Homeschooling is many things, but possibly the most accurate way to describe it is sanctifying. It is fun and adventurous, but not all the time. It is filled with kids learning new things in new ways that excite them, but not all the time. So what do you tell the possibly interested, maybe a bit worried or overwhelmed parent that wants to know what homeschooling is like? You tell them the truth – homeschooling is a wonderfully, overwhelming, exciting experience that shows you just how good and gracious our Almighty Father is. Homeschooling is sanctifying.
Like homeschooling, most things in life are sanctifying because most things in life have the ability to either draw out the Spirit in us and transform us into His likeness or cause us to slip into ourselves more and transform us into the likeness of the world. Homeschooling is definitely no different. Unlike “regular” school, where you can escape the ever-watchful eyes of your children for a few hours on a bad day, homeschooling puts everything on display for them. They get to see almost all of your highs and lows and in-betweens. This is both exhausting and wonderful: exhausting, because it sometimes feels like you have to be the perfect parent/person all day, every day.
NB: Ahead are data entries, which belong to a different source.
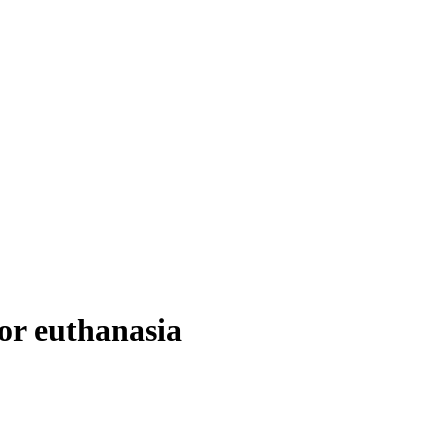
for euthanasia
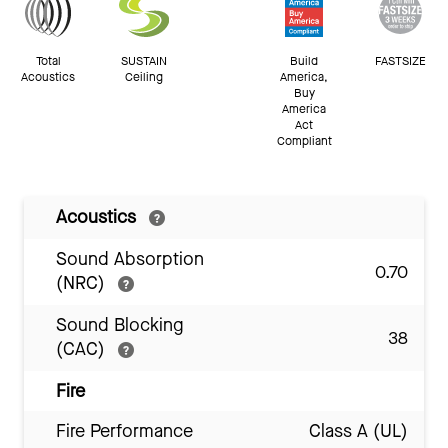
Total
SUSTAIN
Build
FASTSIZE
Acoustics
Ceiling
America,
Buy
America
Act
Compliant
Acoustics
Sound Absorption
0.70
(NRC)
Sound Blocking
38
(CAC)
Fire
Fire Performance
Class A (UL)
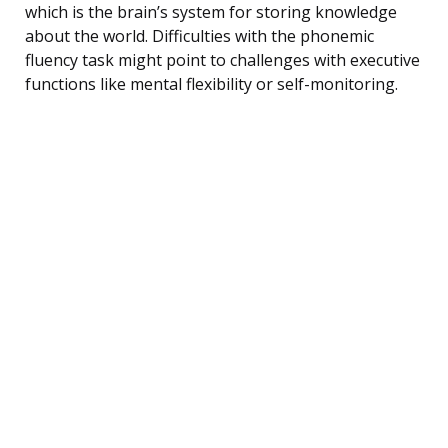
which is the brain’s system for storing knowledge
about the world. Difficulties with the phonemic
fluency task might point to challenges with executive
functions like mental flexibility or self-monitoring.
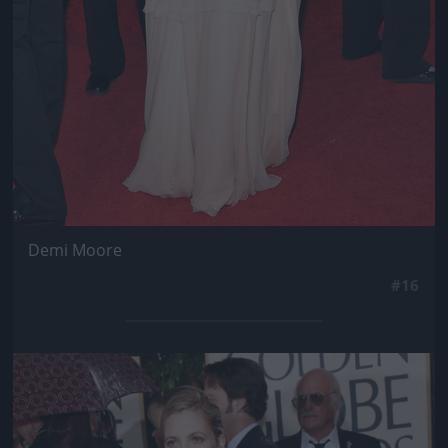
Demi Moore
#16
Jön még kép!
But it is also so wonderful because it opens the door for you to be real with your children. They get to see that you are not perfect, but that God is. Walking the road of life with your kids is what parenting is all about and homeschooling just enhances that.
So why choose homeschooling? Most parents that make the choice to homeschool do not choose to do so because of its sanctifying nature, though that certainly is a bonus. But what makes it appeal to them when some would say that public or private schooling is so much easier? For many, being able to have a say in what their children learn (or don’t learn) is a big part of the decision. As the primary teacher, the parent decides what the child will learn about the world, as well as how and when they will learn it. Homeschooling allows parents to spend more time helping their kids grow emotionally and spiritually, not just academically. Another reason many parents opt to homeschool is that their children’s birthdays fall outside of the typical start time for “regular” school. Thus a child who has an October birthday would not be able to start kindergarten, even if he or she was ready for the challenge. For other parents, the idea of their child being stuck in a classroom all day is unappealing. Though homeschooling can take all day, there often days when it is accomplished in just a few hours which leaves the rest of the day open to exploring hobbies, skills, and other interests. Along with this comes the advantage of being able to pick your school year time frame – families can take vacations when they want, enjoy longer breaks around the holidays or summer, and can be much more flexible if a family member becomes sick.
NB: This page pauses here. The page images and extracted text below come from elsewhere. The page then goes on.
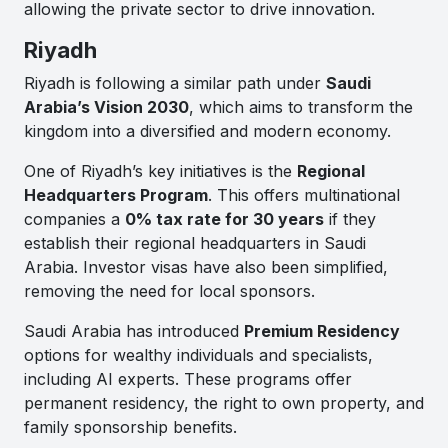
allowing the private sector to drive innovation.
Riyadh
Riyadh is following a similar path under
Saudi
Arabia’s Vision 2030
, which aims to transform the
kingdom into a diversified and modern economy.
One of Riyadh’s key initiatives is the
Regional
Headquarters Program
. This offers multinational
companies a
0% tax rate for 30 years
if they
establish their regional headquarters in Saudi
Arabia. Investor visas have also been simplified,
removing the need for local sponsors.
Saudi Arabia has introduced
Premium Residency
options for wealthy individuals and specialists,
including AI experts. These programs offer
permanent residency, the right to own property, and
family sponsorship benefits.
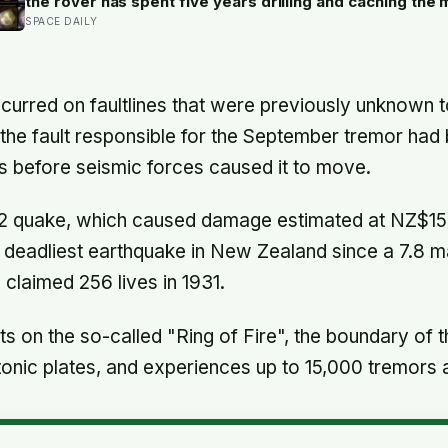
the rover has spent five years drilling and caching the
carefully selected geological samples in history, and r
SPACE DAILY
there is no approved mission to bring them home
urred on faultlines that were previously unknown to
he fault responsible for the September tremor had 
s before seismic forces caused it to move.
2 quake, which caused damage estimated at NZ$15 b
he deadliest earthquake in New Zealand since a 7.8 
claimed 256 lives in 1931.
s on the so-called "Ring of Fire", the boundary of t
tonic plates, and experiences up to 15,000 tremors 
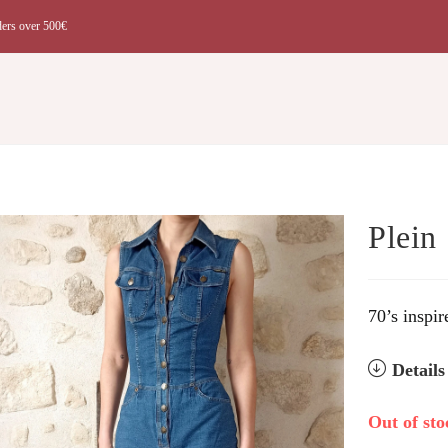
ders over 500€
t
Plein
70’s inspir
Detail
Out of sto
Flexibility really is one of the biggest draws of homeschooling. There are not only many choices when it comes to curriculum, but also choices as to what style of homeschooling works best for each family. Some parents choose a more formal method with a set curriculum and schedule each day. Students study the traditional subjects in a format that mirrors regular school in many ways. Other parents prefer an unschooling method of homeschool. This method is more flexible and tends to focus more on students’ current needs and interests. There is also classical homeschooling that focuses on teaching children to think for themselves, much like what was taught by Greek and Roman philosophers. In addition to these forms, there are also play-based or activity based homeschooling styles. The wonderful thing about homeschooling is that parents can choose one specific style or mix and match for what works with each child. Within each of these styles are hundreds of curriculum and program choices, some of which are available online and some which are low cost or free. There are also co-ops, online courses, and local classes that are offered to homeschoolers to aid parents in areas that they or a child may be struggling with and to enhance what they are learning at home. So to the parent that fears teaching certain subjects: do not worry, there are lots of resources out there to help you!
One of the best places to start seeking information to help with homeschooling is the internet. Facebook is full of local, statewide, and even program specific groups that want to help homeschool parents figure out the ups and downs of this journey. Veteran homeschoolers are often the best resource for a new homeschooler because they know the best curriculum sales, the most worthwhile programs and classes, a plethora of tricks for helping students grasp concepts, and they are filled with encouragement for the discouraged newbie. Another fantastic place to search for ideas, whether it is ideas for a unit study, printables, art projects, or book inspiration, is Pinterest. Pinterest is a great way to quickly scan much of what the internet has to offer on a variety of subjects, as well as sort ideas for current and future subjects. There are many bloggers that have done much of the work for parents and teachers by putting together unit studies, printables, and other projects that are available (some for purchase and some free) to either download, copy, or print. The next stop is the local library. You can always tell which parents are homeschoolers at the local library (and not because their kids look starved for social interaction) because their arms are loaded down with books. Librarians are excellent resources for finding and ordering not just books on certain subjects, but also various other materials like manipulatives, online resources (which many libraries offer free access to for members), games, technology, science kits, and so much more. Libraries are also a great educational and free field trip spot! Though the cost of homeschooling can often be a deterrent for many families, it really can be done in a cost effective way by utilizing this local, free resource. As mentioned above there are also often many local classes, co-ops, and programs that are geared specifically towards homeschoolers. Though not always free, these resources are invaluable in helping students experience different subjects and gain help with learning difficult subjects. Homeschooling can be, but by no means has to be a solitary journey.
Homeschooling is not the easiest choice, at least not for most families. It takes a lot of work on both the part of the parent and the student, but it is so rewarding! Getting to experience life and learning with your children, moment by moment, can be exhausting, but also very exciting. It is a beautiful opportunity for kids to see how their parents handle the rollercoaster of life. Parents can be flexible around the needs and interests of the students, while also working through areas of life outside of education that might be causing a struggle. Families get to experience together the awesomeness of God’s working in their lives and the world. And in the middle of all that learning, teaching, researching, playing and managing, God is doing His work of sanctification. What a beautiful thing to experience as a family!